Glover a souligné que le calendrier précis ne devrait pas éclipser l’ampleur de l’investissement impliqué. « Cela représente plus de 20 milliards de livres sterling d’investissement dans les infrastructures britanniques », a-t-il déclaré. « Nous ne devrions pas être trop négatifs quant à un retard de livraison de quelques mois. »
Ses commentaires contrastent avec l’évaluation plus confiante du gouvernement. Chris Stark, responsable du contrôle de mission pour le programme d’énergie propre, a déclaré que l’enchère avait permis d’obtenir près de 8,5 gigawatts de capacité éolienne offshore qui devrait être opérationnelle d’ici 2030, la qualifiant de « critique » pour atteindre l’objectif.
Le gouvernement vise à ce qu’au moins 95 pour cent de la production d’électricité provienne de sources propres d’ici 2030, contre environ 74 pour cent en 2024. L’éolien offshore est au cœur de ce plan, avec un objectif d’au moins 43 gigawatts de capacité installée d’ici la fin de la décennie. Les responsables estiment que la dernière vente aux enchères porterait la capacité opérationnelle à environ 36 gigawatts d’ici 2030, et que d’autres séries sont encore à venir.
Pourtant, les résultats de l’enchère ont également mis en lumière des défis structurels plus vastes auxquels le secteur est confronté, notamment les retards de planification, les goulots d’étranglement de la connexion au réseau et les longs délais requis pour les grands développements offshore.

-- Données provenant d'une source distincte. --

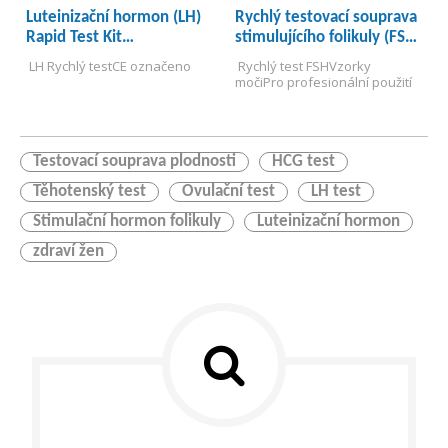
Luteinizační hormon (LH)
Rychlý testovací souprava
Rapid Test Kit
stimulujícího folikuly (FSH)
(imunochromatografický
(imunochromatografický
 LH Rychlý test
CE označeno
 Rychlý test FSH
Vzorky 
test)
test)
moči
Pro profesionální použití
Testovací souprava plodnosti
HCG test
Těhotenský test
Ovulační test
LH test
Stimulační hormon folikuly
Luteinizační hormon
zdraví žen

Le seul projet non-RWE ayant obtenu un contrat était la première phase du parc éolien Berwick Bank de SSE dans l’extérieur du Firth of Forth, dont le début de la production n’est pas non plus prévu avant 2030-2031, ce qui ajoute aux inquiétudes concernant les délais de livraison.
RWE, déjà l’un des plus grands producteurs d’électricité du Royaume-Uni, s’attend à ce que les dépenses d’investissement totales sur ses cinq projets dépassent 20 milliards de livres sterling, partagées avec des partenaires dont KKR, qui prend une participation de 50 pour cent dans les projets de Norfolk, et Masdar, qui détient 49 pour cent des projets de la Dogger Bank. Parmi les autres partenaires figurent Stadtwerke München et Siemens.

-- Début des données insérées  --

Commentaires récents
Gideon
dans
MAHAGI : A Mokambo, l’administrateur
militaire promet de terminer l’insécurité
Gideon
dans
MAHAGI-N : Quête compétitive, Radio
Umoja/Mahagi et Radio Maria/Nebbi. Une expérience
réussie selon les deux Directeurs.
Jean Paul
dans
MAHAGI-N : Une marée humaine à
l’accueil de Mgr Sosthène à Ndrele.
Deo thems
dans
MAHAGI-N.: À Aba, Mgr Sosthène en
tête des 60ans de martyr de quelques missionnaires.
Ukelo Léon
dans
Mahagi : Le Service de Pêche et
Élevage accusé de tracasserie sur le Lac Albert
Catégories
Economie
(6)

Glover a déclaré que RWE visait environ 50 % de contenu britannique pendant toute la durée de vie des projets, soulignant leur importance non seulement pour la décarbonation, mais également pour les investissements industriels et les chaînes d’approvisionnement.

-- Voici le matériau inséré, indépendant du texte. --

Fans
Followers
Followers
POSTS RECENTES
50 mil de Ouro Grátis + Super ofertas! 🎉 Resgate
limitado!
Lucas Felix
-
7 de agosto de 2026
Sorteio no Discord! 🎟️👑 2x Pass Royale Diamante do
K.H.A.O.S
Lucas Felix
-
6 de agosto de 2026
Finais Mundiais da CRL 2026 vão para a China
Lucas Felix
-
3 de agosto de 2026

Même si les ministres restent optimistes, les commentaires de RWE soulignent une tension croissante entre les objectifs politiques et les réalités pratiques de la mise en place rapide d’infrastructures énergétiques complexes.
Jamie Jeune
Jamie est journaliste principal chez Business Matters, apportant plus d’une décennie d’expérience dans le reporting commercial des PME britanniques. Jamie est titulaire d’un diplôme en administration des affaires et participe régulièrement à des conférences et des ateliers de l’industrie. Lorsqu’il ne rend pas compte des derniers développements commerciaux, Jamie se passionne pour encadrer les journalistes et les entrepreneurs de la relève afin d’inspirer la prochaine génération de chefs d’entreprise.